Redação
O secretário de Estado de Fazenda, Rogério Gallo, afirmou que o Governo de Mato Grosso já executou 95% das emendas parlamentares impositivas e trabalha para encerrar o ano com a totalidade dos recursos empenhados. Segundo ele, o Estado está entre os poucos do país que conseguem cumprir o calendário de pagamento dessas emendas.
“Talvez sejamos um dos poucos estados a cumprir o calendário de emendas. Também respeitaremos as decisões da Justiça. Se houver determinação de pagamento integral, pagaremos integralmente. Se houver limitação constitucional, acataremos a decisão do Supremo Tribunal Federal”, declarou o secretário.
A fala ocorre em meio ao impasse entre o Executivo e a Assembleia Legislativa de Mato Grosso (ALMT), que tem travado a tramitação da Lei Orçamentária Anual (LOA) de 2026. O projeto prevê uma receita líquida de R$ 39,8 bilhões, mas está parado desde o início de outubro devido a divergências relacionadas ao pagamento e à ampliação das emendas parlamentares.
Além das emendas individuais impositivas, Rogério Gallo comentou a proposta da Assembleia para criação de emendas de bancada no valor equivalente a 2% do orçamento estadual.

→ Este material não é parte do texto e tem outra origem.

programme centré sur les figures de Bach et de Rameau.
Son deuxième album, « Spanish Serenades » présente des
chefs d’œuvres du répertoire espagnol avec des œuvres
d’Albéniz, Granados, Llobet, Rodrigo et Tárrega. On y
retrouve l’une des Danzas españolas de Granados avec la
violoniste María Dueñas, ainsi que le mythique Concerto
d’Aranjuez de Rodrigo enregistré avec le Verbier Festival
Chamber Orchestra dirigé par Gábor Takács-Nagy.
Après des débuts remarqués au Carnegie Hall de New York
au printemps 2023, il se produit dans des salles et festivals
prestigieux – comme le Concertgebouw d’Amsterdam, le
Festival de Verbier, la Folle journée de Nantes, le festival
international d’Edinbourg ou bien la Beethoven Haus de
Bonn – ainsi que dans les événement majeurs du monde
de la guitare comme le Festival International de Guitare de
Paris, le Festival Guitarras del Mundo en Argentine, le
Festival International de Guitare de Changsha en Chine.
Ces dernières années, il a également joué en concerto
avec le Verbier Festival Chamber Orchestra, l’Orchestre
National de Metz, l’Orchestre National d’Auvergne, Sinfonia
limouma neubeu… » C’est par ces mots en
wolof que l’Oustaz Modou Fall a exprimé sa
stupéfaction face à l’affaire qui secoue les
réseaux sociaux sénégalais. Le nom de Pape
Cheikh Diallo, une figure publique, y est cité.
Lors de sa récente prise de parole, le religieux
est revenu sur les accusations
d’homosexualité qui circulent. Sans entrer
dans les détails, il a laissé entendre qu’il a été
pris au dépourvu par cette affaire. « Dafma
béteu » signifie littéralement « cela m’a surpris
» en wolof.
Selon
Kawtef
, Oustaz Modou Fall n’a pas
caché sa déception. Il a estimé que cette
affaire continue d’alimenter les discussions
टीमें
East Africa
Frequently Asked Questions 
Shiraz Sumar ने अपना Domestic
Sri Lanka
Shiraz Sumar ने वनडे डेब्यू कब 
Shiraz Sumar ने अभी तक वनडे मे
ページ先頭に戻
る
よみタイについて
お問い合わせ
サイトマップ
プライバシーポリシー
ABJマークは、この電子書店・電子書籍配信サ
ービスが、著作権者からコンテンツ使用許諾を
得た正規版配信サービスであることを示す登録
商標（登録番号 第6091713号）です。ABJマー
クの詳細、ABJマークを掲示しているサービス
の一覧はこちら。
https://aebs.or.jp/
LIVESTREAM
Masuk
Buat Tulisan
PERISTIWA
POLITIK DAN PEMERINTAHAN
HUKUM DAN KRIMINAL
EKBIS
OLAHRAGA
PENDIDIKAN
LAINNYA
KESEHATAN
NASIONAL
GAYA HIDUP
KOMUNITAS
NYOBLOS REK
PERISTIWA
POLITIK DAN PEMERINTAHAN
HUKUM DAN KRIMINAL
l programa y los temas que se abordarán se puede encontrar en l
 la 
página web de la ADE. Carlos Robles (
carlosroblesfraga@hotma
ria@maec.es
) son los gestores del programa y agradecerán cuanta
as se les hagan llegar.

Para o governo, o percentual é considerado elevado e pode comprometer o equilíbrio fiscal.
“O governador já deixou claro que entende esse percentual como muito alto. Existe uma ação direta de inconstitucionalidade em andamento, e o Supremo Tribunal Federal está analisando casos de Mato Grosso e de outros sete estados para definir se há direito às emendas de bancada e qual deve ser o percentual — 2% ou 1,55%”, explicou.
O secretário destacou que a indefinição jurídica sobre o tema tem impacto direto na construção do orçamento e alimenta o impasse político em torno da LOA. Embora o projeto tenha sido protocolado dentro do prazo legal, em 30 de setembro, a matéria ficou travada a partir de 1º de outubro, diante de questionamentos sobre valores, prioridades e critérios de repasse das emendas parlamentares.
A expectativa é que a Lei Orçamentária Anual de 2026 volte à pauta da Assembleia Legislativa na próxima segunda-feira (22), quando os deputados devem discutir o texto e buscar um acordo para viabilizar a votação ainda neste ano.